*TASK BRIEF*:
Tally the lines below that include "электронные" and give only the total.

*Stored dataset items*:
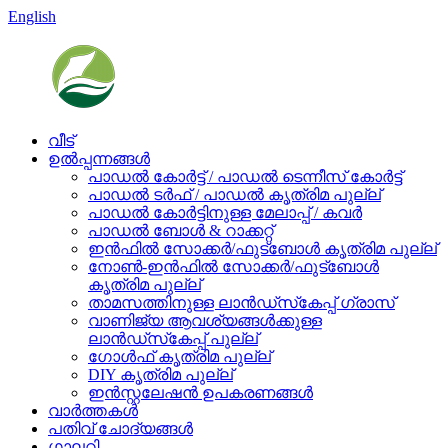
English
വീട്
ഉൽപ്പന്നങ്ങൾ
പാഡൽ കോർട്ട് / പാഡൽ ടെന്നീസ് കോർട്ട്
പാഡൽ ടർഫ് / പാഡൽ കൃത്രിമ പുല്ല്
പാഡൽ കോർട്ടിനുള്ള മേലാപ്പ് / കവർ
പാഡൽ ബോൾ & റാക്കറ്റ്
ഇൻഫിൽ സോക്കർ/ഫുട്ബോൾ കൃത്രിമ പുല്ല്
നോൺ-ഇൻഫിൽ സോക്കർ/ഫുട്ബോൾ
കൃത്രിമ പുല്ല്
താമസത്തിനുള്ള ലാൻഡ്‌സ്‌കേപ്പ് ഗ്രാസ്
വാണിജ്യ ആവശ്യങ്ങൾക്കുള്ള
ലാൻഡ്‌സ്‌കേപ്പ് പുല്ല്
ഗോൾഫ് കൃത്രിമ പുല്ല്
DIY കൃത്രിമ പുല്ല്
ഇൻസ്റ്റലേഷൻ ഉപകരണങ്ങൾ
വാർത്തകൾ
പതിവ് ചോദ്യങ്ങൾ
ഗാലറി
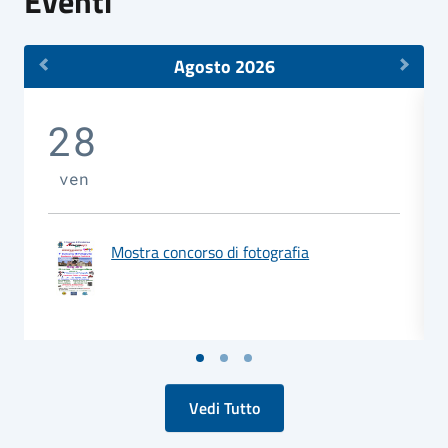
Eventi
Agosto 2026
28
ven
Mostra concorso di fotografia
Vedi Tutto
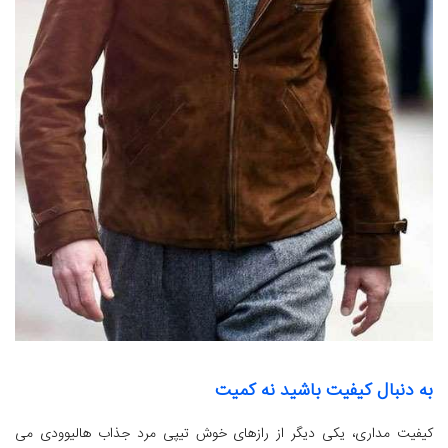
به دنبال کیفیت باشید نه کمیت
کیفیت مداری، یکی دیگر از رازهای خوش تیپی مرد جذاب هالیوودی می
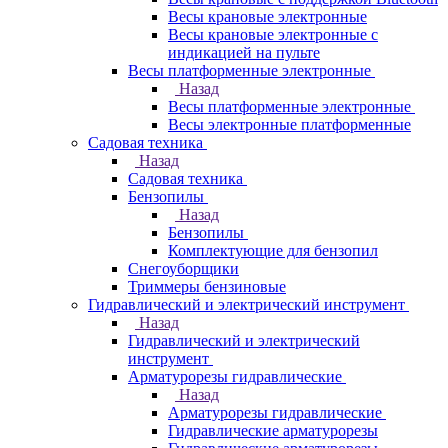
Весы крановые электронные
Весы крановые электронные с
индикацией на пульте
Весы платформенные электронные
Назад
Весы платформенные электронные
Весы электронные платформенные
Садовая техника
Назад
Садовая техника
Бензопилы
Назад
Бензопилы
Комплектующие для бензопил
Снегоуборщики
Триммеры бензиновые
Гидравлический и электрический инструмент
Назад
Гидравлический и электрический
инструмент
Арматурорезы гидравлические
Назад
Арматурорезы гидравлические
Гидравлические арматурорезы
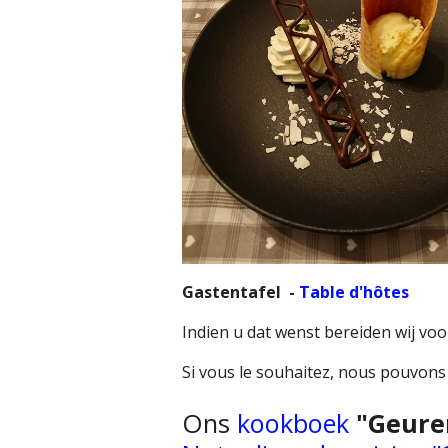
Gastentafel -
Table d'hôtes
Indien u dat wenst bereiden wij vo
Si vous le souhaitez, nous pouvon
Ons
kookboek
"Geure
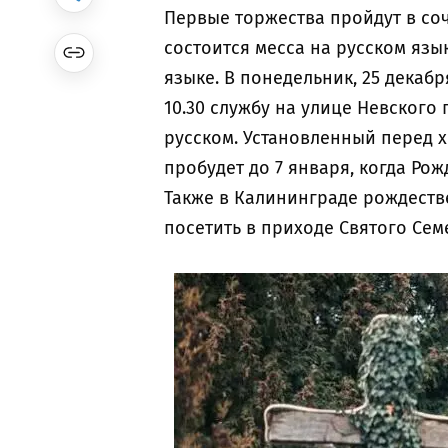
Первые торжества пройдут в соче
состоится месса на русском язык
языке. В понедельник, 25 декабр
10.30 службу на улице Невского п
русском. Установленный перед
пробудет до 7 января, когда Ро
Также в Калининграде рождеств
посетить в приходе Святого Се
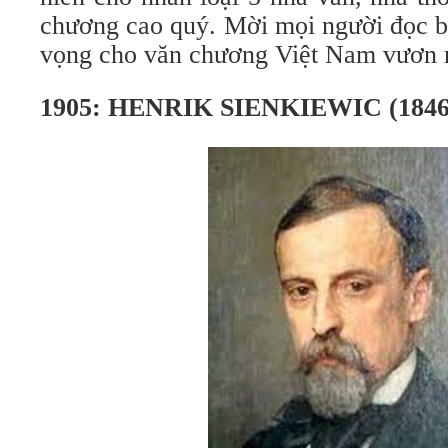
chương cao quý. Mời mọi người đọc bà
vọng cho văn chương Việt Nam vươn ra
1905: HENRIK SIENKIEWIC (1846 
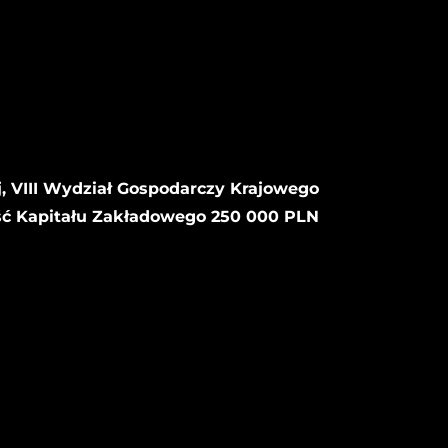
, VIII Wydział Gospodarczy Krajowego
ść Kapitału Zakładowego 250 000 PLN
* * *
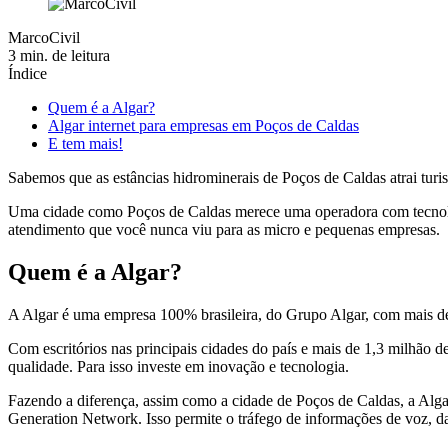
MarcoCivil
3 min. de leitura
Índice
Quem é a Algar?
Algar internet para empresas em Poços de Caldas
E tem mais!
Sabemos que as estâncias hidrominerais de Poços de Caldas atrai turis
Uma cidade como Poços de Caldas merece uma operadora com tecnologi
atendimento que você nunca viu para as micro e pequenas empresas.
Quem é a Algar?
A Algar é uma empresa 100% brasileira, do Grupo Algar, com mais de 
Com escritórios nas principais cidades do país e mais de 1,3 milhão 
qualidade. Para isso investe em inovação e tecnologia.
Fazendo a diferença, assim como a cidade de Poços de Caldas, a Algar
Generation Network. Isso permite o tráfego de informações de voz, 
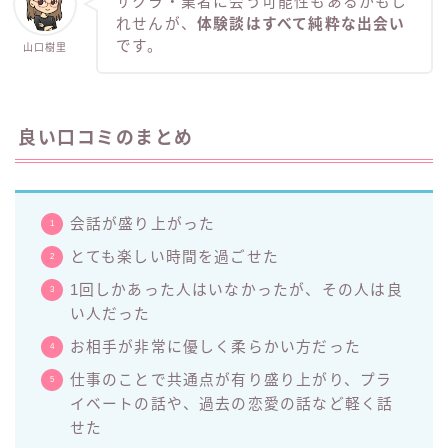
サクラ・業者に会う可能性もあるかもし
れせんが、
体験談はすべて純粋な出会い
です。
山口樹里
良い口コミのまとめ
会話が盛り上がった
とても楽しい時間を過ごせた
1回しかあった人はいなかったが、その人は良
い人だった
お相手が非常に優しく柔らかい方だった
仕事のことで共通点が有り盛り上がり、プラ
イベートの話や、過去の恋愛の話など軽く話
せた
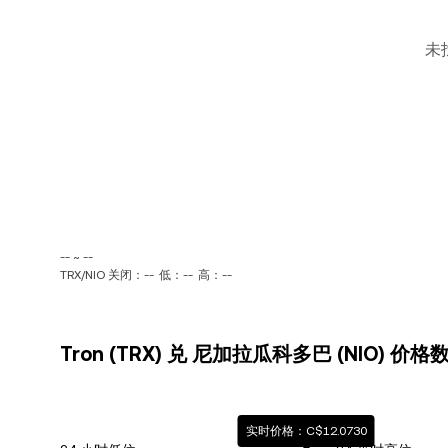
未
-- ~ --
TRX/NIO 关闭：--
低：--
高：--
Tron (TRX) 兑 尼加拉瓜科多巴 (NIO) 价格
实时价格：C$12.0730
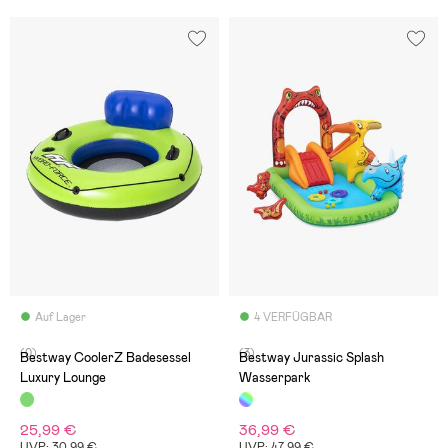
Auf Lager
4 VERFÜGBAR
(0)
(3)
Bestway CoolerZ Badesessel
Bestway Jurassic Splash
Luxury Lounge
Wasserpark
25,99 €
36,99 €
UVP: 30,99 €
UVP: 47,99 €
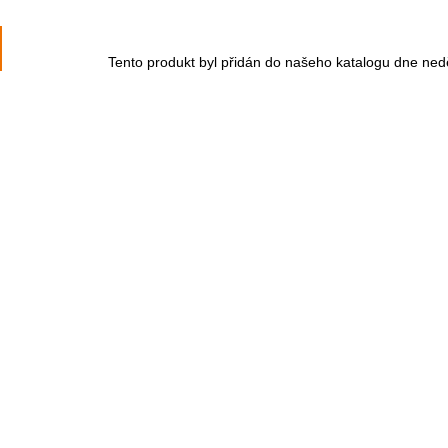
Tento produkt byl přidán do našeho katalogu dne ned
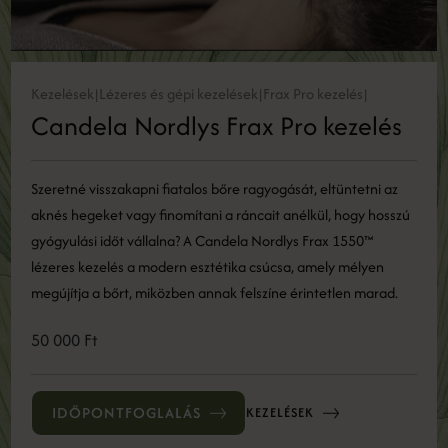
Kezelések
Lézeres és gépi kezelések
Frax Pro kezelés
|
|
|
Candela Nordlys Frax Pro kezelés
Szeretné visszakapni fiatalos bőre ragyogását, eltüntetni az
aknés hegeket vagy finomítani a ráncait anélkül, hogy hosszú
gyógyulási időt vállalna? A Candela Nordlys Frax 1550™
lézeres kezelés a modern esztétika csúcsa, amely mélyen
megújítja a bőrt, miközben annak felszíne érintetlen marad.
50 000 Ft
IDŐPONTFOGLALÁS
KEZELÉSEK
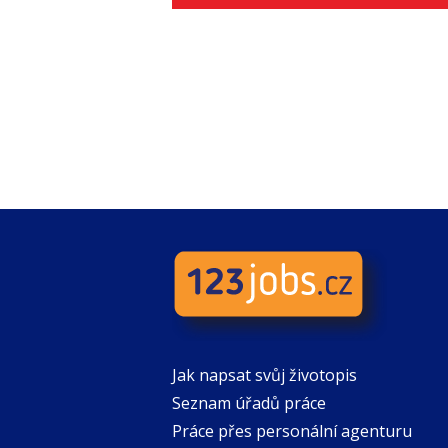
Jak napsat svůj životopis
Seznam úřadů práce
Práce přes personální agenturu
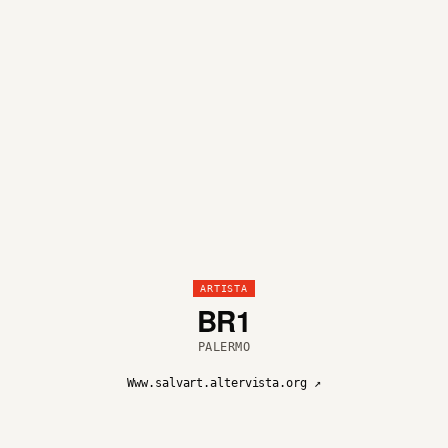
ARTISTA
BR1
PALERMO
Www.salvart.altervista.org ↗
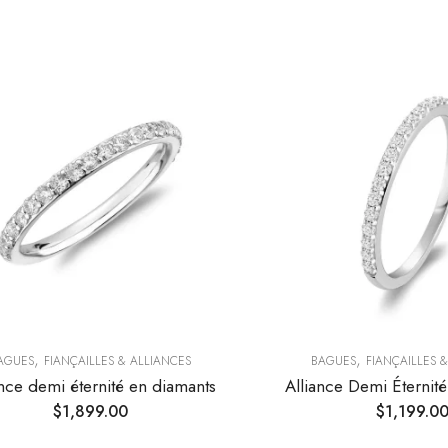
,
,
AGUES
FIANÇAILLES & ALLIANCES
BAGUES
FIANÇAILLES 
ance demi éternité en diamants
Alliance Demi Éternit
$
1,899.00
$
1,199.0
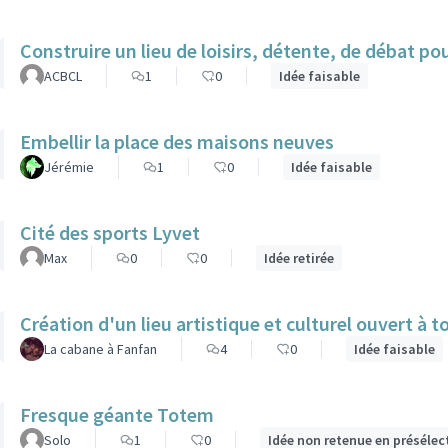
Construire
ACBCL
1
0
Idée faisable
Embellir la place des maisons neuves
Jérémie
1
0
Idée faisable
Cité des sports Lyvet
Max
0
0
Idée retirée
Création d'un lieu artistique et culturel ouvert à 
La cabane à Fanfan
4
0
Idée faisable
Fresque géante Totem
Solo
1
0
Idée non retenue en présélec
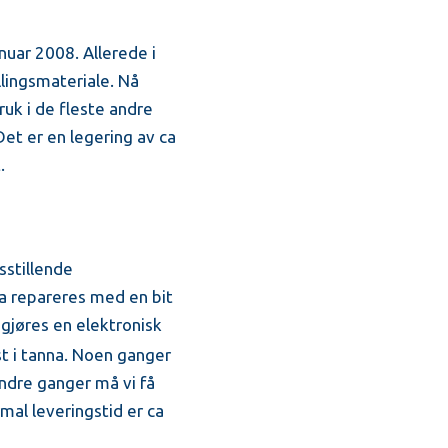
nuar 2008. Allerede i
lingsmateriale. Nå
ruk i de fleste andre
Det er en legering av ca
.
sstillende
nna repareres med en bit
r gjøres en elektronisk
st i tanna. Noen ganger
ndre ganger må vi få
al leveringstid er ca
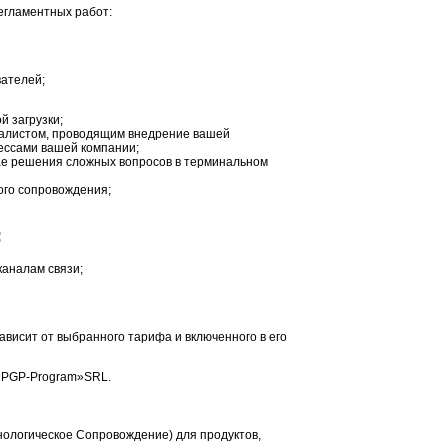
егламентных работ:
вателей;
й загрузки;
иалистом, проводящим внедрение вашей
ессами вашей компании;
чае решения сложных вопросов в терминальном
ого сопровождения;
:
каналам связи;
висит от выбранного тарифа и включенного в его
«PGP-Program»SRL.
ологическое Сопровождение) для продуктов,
==
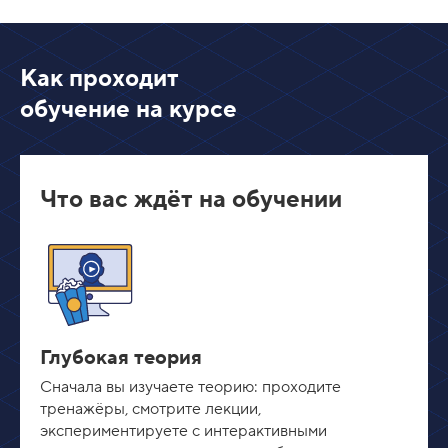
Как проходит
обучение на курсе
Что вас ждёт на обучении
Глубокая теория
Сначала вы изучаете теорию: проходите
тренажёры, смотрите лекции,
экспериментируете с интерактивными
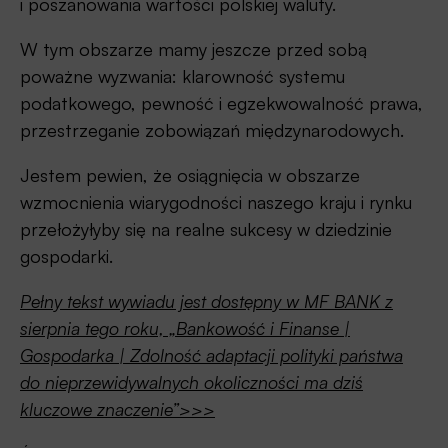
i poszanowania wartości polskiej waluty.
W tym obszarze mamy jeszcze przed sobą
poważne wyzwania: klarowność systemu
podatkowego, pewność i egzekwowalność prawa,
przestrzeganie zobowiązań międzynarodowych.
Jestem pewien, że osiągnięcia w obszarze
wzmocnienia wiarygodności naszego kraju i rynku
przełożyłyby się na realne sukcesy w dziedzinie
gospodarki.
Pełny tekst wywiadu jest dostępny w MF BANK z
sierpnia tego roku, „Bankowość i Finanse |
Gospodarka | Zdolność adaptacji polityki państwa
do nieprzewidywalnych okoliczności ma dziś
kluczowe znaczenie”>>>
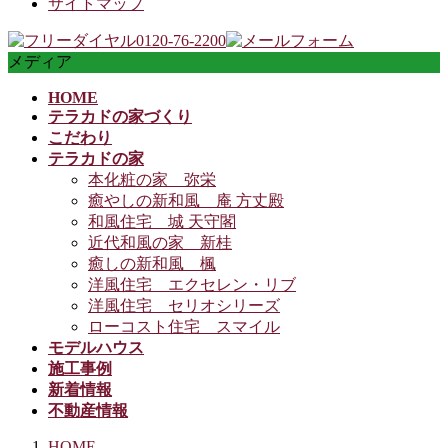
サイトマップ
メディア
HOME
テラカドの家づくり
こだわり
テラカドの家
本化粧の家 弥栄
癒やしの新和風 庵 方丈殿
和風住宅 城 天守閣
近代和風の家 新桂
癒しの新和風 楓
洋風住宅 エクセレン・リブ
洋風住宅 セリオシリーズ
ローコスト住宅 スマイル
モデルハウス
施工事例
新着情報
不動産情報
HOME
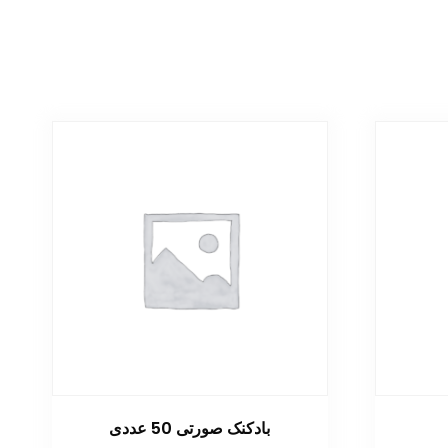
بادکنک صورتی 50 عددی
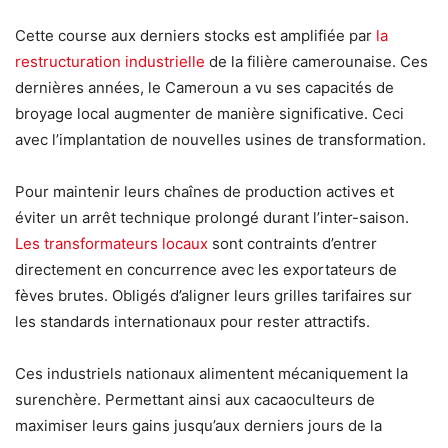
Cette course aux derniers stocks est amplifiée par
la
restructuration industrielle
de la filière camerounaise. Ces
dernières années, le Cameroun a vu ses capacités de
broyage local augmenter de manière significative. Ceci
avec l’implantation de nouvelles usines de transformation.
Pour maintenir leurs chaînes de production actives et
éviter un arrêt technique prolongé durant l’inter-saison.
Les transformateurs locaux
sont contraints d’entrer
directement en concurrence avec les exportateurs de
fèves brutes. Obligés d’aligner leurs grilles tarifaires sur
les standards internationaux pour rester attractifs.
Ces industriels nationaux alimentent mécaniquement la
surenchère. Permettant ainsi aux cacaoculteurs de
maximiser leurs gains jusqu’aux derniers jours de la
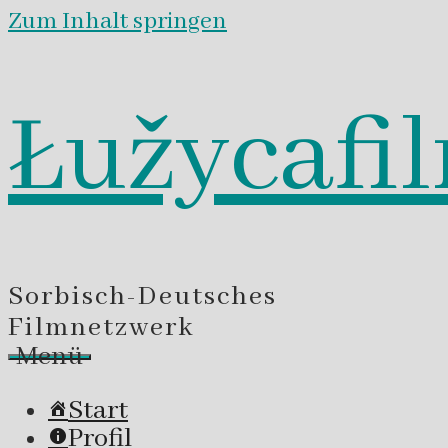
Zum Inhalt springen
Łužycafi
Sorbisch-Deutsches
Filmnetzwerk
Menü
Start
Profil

*REPLY TO THE TASK*:
5